Discussion of Significant Changes in Working Capital. In addition to the changes in cash and cash equivalents discussed above, there were other changes in working capital line items from December 31, 2013. A discussion of these items follows.
Refundable income taxes decreased $153,184 (46%) to $183,436 from $336,620 due to the first half 2014 current income tax provision of $1,623,195, offset by estimated tax payments of $1,470,011 for the same period.
Accounts payable increased $113,917 (31%) to $481,539 from $367,622. The increase was due entirely to the increased drilling activity at June 30, 2014 compared to December 31, 2013.
Deferred income taxes and other liabilities increased $69,020 (20%) to $406,644 from $337,624 due to an increase of $60,000 in ad valorem tax accruals and an increase of $9,020 in current deferred income taxes. Ad valorem (property) taxes are primarily for Texas properties and are accrued for the first three quarters each year to be paid in the fourth quarter.
Discussion of Significant Changes in the Condensed Statements of Cash Flows. As noted in the first paragraph above, net cash provided by operating activities was $7,216,668 in 2014, an increase of $1,759,218 (32%) from the comparable period in 2013. The increase was primarily due to increased operating revenue, partially offset by increased exploration costs. For more information see “Operating Revenues” and “Exploration Costs” below.
Cash applied to the purchase of property additions in 2014 was $2,528,483, a decrease of $1,021,733 (29%) from cash applied in 2013 of $3,550,216. In both 2014 and 2013, cash applied to property additions was mostly related to oil and gas exploration and development activity. See the subheading “Exploration Costs” in the “Results of Operations” section below for additional information.
Conclusion. Management is unaware of any additional material trends, demands, commitments, events or uncertainties, which would impact liquidity and capital resources to the extent that the discussion presented in the 2013 Form 10-K would not be representative of the Company’s current position.

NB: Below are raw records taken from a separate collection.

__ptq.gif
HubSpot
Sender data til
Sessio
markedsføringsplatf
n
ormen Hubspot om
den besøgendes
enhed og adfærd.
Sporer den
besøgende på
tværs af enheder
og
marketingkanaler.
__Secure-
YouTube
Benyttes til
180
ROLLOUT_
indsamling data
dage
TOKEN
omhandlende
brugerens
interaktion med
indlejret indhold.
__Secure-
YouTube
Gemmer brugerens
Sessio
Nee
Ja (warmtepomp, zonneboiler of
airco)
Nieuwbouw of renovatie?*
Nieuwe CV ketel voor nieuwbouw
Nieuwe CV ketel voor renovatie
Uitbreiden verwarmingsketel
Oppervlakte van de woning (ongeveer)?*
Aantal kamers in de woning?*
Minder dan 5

Material Changes in Results of Operations Six Months Ended June 30, 2014, Compared with Six Months Ended June 30, 2013
Net income increased $549,554 (16%) to $4,046,212 in 2014 from $3,496,658 in 2013. Net income per share, basic and diluted, increased $3.66 (17%) to $25.43 in 2014 from $21.77 in 2013.
A discussion of revenue from oil and gas sales and other significant line items in the statements of income follows.

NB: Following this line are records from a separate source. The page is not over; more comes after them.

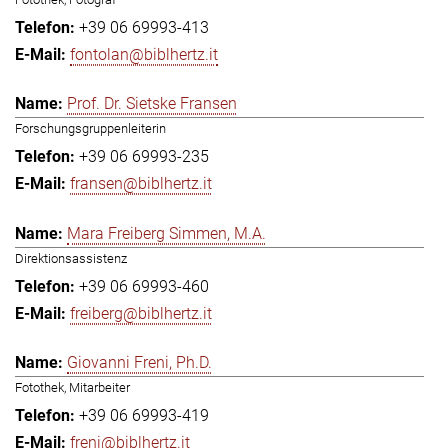
+39 06 69993-413
fontolan@biblhertz.it
Prof. Dr. Sietske Fransen
Forschungsgruppenleiterin
+39 06 69993-235
fransen@biblhertz.it
Mara Freiberg Simmen, M.A.
Direktionsassistenz
+39 06 69993-460
freiberg@biblhertz.it
Giovanni Freni, Ph.D.
Fotothek, Mitarbeiter
+39 06 69993-419
freni@biblhertz.it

Operating Revenues. Revenues from oil and gas sales increased $1,598,462 (18%) to $10,379,177 in 2014 from $8,780,715 in 2013. The $1,598,462 increase is due to higher natural gas sales of $777,922; higher crude oil sales of $562,635; and an increase in miscellaneous oil and gas product sales of $257,905.
The $562,635 (9%) increase in oil sales to $6,608,766 in 2014 from $6,046,131 in 2013 was the result of an increase in both the volume sold and the average price per barrel (Bbl). The volume of oil sold increased 353 Bbls to 70,555 Bbls in 2014, resulting in a positive volume variance of $30,404. This volume increase was the net result of an increase of 24,103 Bbls for production that began after June 30, 2013, offset by a decline of 23,750 Bbls from older properties. The average price per Bbl increased $7.54 to $93.67 per Bbl in 2014, resulting in a positive price variance of $532,231.
The $777,922 (30%) increase in gas sales to $3,378,998 in 2014 from $2,601,076 in 2013 was the net result of an increase in the average price per thousand cubic feet (MCF), offset by a decline in the volume sold. The volume of gas sold decreased 25,718 MCF to 719,832 MCF from 745,550 MCF in 2013, for a negative volume variance of $89,756. The decrease in gas volumes sold was the net result of approximately 206,000 MCF of production declines from older wells, especially in Arkansas, partially offset by production of approximately 180,000 MCF from wells that first produced after June 30, 2013. The average price per MCF increased $1.20 to $4.69 per MCF from $3.49 per MCF in 2013, resulting in a positive price variance of $867,678.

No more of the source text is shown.